═══ Material provided
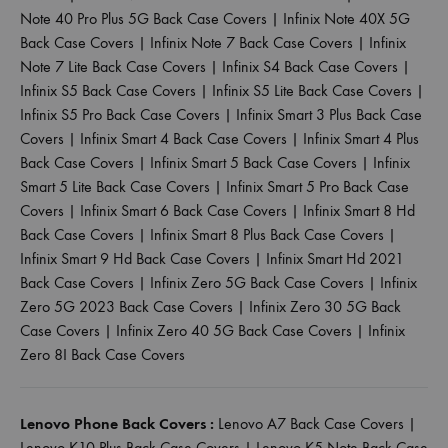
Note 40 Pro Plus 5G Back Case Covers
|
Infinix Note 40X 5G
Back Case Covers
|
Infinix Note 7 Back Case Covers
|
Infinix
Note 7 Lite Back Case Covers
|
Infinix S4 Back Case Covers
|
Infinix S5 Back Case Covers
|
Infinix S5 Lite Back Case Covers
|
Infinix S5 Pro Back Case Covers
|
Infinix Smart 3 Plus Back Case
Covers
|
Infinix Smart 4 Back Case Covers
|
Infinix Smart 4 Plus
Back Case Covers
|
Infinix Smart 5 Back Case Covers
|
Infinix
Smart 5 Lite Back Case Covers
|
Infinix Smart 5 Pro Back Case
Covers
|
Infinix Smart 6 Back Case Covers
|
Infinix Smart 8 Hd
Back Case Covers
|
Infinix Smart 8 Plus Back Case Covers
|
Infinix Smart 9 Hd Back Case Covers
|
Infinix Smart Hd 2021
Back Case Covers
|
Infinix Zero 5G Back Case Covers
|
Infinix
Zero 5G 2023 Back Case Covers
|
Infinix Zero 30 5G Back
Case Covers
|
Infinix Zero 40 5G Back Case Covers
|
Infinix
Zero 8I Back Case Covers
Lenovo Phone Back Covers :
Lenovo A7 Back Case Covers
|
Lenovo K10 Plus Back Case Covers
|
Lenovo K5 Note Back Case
══════
═══ Material provided
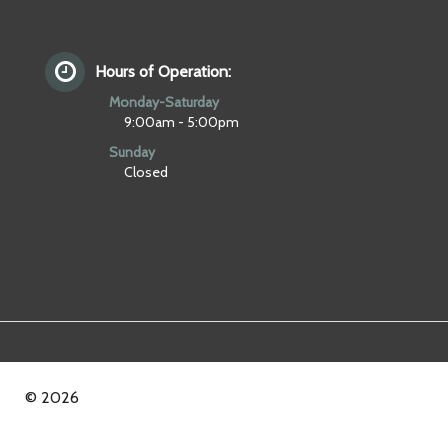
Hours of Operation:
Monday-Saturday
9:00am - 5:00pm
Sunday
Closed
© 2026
══════
### Assignment:
Go through the material above and copy each line that holds the string "Lenovo".

### Finished exercise:
Lenovo Phone Back Covers :
Lenovo A7 Back Case Covers
Lenovo K10 Plus Back Case Covers
Lenovo K5 Note Back Case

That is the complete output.